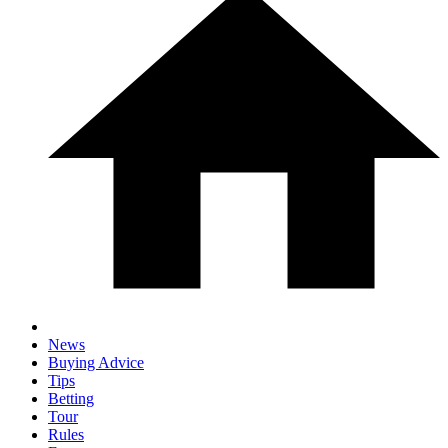
News
Buying Advice
Tips
Betting
Tour
Rules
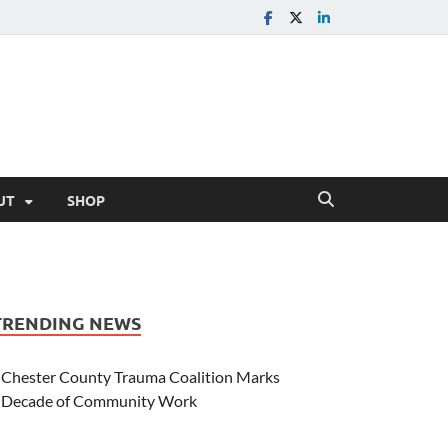
UT
SHOP
TRENDING NEWS
Chester County Trauma Coalition Marks
Decade of Community Work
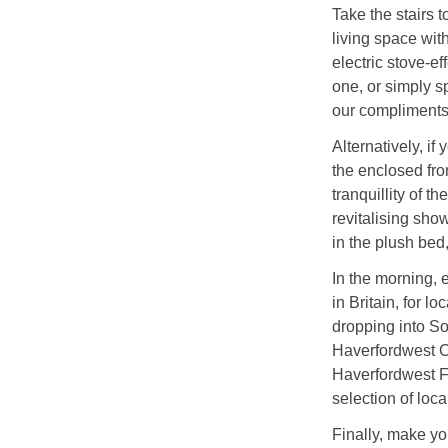
Take the stairs t
living space with
electric stove-ef
one, or simply sp
our compliments
Alternatively, if
the enclosed fron
tranquillity of t
revitalising sho
in the plush bed
In the morning, e
in Britain, for l
dropping into So
Haverfordwest Ca
Haverfordwest Fa
selection of loca
Finally, make yo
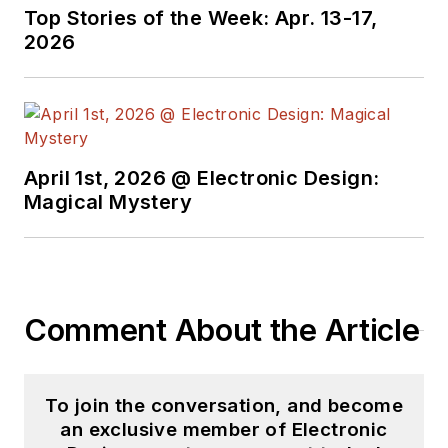
useful articles and
Top Stories of the Week: Apr. 13-17,
videos on a regular
2026
basis. Check out our
free newsletters
to
see the latest
content.
April 1st, 2026 @ Electronic Design:
You can send press
Magical Mystery
releases for new
products for possible
coverage on the
website. I am also
Comment About the Article
interested in
receiving
contributed
articles
for
To join the conversation, and become
publishing on our
an exclusive member of Electronic
website. Use our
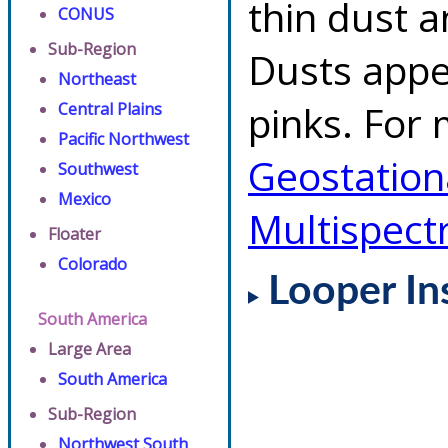
thin dust 
CONUS
Sub-Region
Dusts appe
Northeast
pinks. For 
Central Plains
Pacific Northwest
Geostationa
Southwest
Mexico
Multispect
Floater
Colorado
Looper In
South America
Large Area
South America
Sub-Region
Northwest South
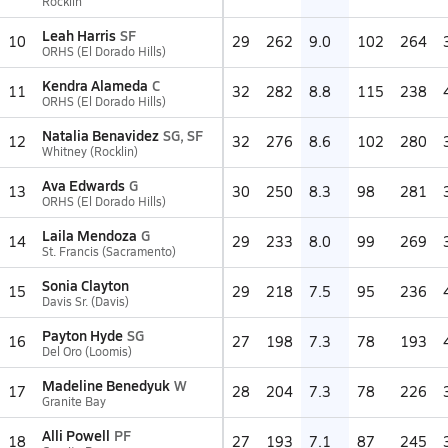
Rocklin
Leah Harris
SF
10
29
262
9.0
102
264
ORHS (El Dorado Hills)
Kendra Alameda
C
11
32
282
8.8
115
238
ORHS (El Dorado Hills)
Natalia Benavidez
SG, SF
12
32
276
8.6
102
280
Whitney (Rocklin)
Ava Edwards
G
13
30
250
8.3
98
281
ORHS (El Dorado Hills)
Laila Mendoza
G
14
29
233
8.0
99
269
St. Francis (Sacramento)
Sonia Clayton
15
29
218
7.5
95
236
Davis Sr. (Davis)
Payton Hyde
SG
16
27
198
7.3
78
193
Del Oro (Loomis)
Madeline Benedyuk
W
17
28
204
7.3
78
226
Granite Bay
Alli Powell
PF
18
27
193
7.1
87
245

---

Using the records given above, list every line that includes the word "Northwest".

### Answer space
Pacific Northwest
Northwest South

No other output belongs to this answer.